Bangkok 2010: My 1st Solo Travel

08.19

Mau mencoba flashback lagi ke tahun 2010. Kenapa 2010, karena rasa-rasanya di tahun itu bisa jadi turning point saya sebagai orang dewasa (bye bye ABG labil age).


Nah sebagai orang dewasa, momen berikut ini adalah pertama kalinya saya ke luar negri tanpa orang tua!! Prok prok prok..

Tapi kisah perjalanan berikut ini bukan sebuah rencana perjalanan yang baik, don't try this at home!!


May 2009

M: Eh AirAsia lagi promo tuh Rp.0 kita ke Bangkok yuk
L: Serius?? Bentar gw ceki dulu
..........
L: Eh beneran nih ada, buat tahun depan tapi.

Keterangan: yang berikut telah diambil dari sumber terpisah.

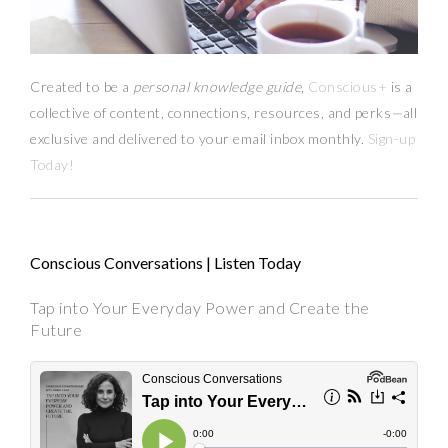
Created to be a
personal knowledge guide,
Conscious+
is a
collective of content, connections, resources,
and
perks
—
all
exclusive and delivered to your email inbox monthly.
Sign-up
Today!
Conscious Conversations | Listen Today
Tap into Your Everyday Power and Create the
Future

Gw cek bulan Maret sih lumayan nih ada 440rb PP. 
M: Seriuus.. Yuk yuuk.. Gw emg rencana mo ke Bangkok sih sama temen-temen gw juga. 
L: Yaudah, berapa orang nih kita jadinya?
M: Bentar gw tanya temen gw lagi.
............
M: Oke jadi.. Jadi ber4 kita
L: Yauda lo kirim no passport sama data-data aja gw bukingin
M: Sip bentar
.............
L: Eh ko kalo ber4 harganya jadi mahal ya, gw bukingnya satu-satu kali ya
M: Yauda coba aja
L: Gw udah berhasil ni buking buat gw duluan cuma 440rb PP yeesss!! Bentar gw bukingin lo dkk..
..............
L: M, mati deh gw! Kok pas gw mo booking lagi harganya udah 1,2jt!! Padahal gw masukinnya buat satu orang jugaaa.. 
M: Haah kok bisaaa.. Eerr Mmmm.. Kalo harganya segitu gw kayanya ga jadi berangkat aja deh.

#*}%}[#%?!_€|#*+%&


Begitulah kira-kira kalau 2 anak muda baru melek mau sok-sokan Traveling. Note: itu pertama kalinya saya melakukan transaksi online sendiri! Singkat cerita, dengan sok tenang padahal panik kalo bakal ke Bangkok sendirian, at least ya masih ada waktu 10 bulan buat nyari temen uang mau diajak ke Bangkok. Langsung dengan sigap semua orang dikompor-komporin buat nemenin pergi. Namun karena namanya juga dewasanya masih newbie, dimana kerja juga masih jadi first jobber gaji pas-pasan. Siapa pula yang mau dijebloskan ke Bangkok dengan harga tiket jutaan sodara-sodara!! 

Sampai akhirnya.....

E: (sambil abis maki-maki marah-marah ngedumel) Lagian si pake sok-sokan buking sendiri. Kaya gitu tuh gak boleh buru-buru tau!
L: Yauda trus gimana iniii masa aku ke Bangkok sendiriaan.. (sambil merengek)
E: Yauda nanti deh aku cek-cek dulu.
.............
E: Ada nih yang murah, tapi tanggal berangkatnya duluan pulangnya duluan juga. 
L: Yauda de yang penting disana aku ada temennya..


Maret 2010

Tibalah hari dimana saya harus pertama kalinya terbang ke luar negri sendiri. Dengan panduan yang dan arahan yang cukup dari partner saya, berhasil juga kami akhirnya bertemu di meeting point yang sudah dijanjikan. Tapi perjuangan belum berakhir, teknologi tercanggih pada saat itu baru sampai Blackberry. Pertemuan di meeting point ternyata tidak seindah yang direncanakan. Khaosan Road ternyata sebuah tempat yang kayak pasar dimana banyak orang berkeliaran. Jadi terus ketemunya di Khaosan sebelah mana iniiihh?? Karena BB gak ada data bwt international roaming, semenatara partner saya udah beli simcard lokal. Langsung menuju warnet terdekat, ceritanya mau online YM (yes pada saat itu YM yg plg happening!) berharap dia juga online. Masuk ke warnet dan chatting pake keyboard campuran hurup cacing @.@



Pas akhirnya pertama kali ketemu partner saya itu rasanya pengen kaya ala-ala sinetron yang lari dari jauh terus langsung pengen meluk saking senengnya gak harus kesasar sendirian lagi! Okeh.. Dan petualangan kami pun dimulai.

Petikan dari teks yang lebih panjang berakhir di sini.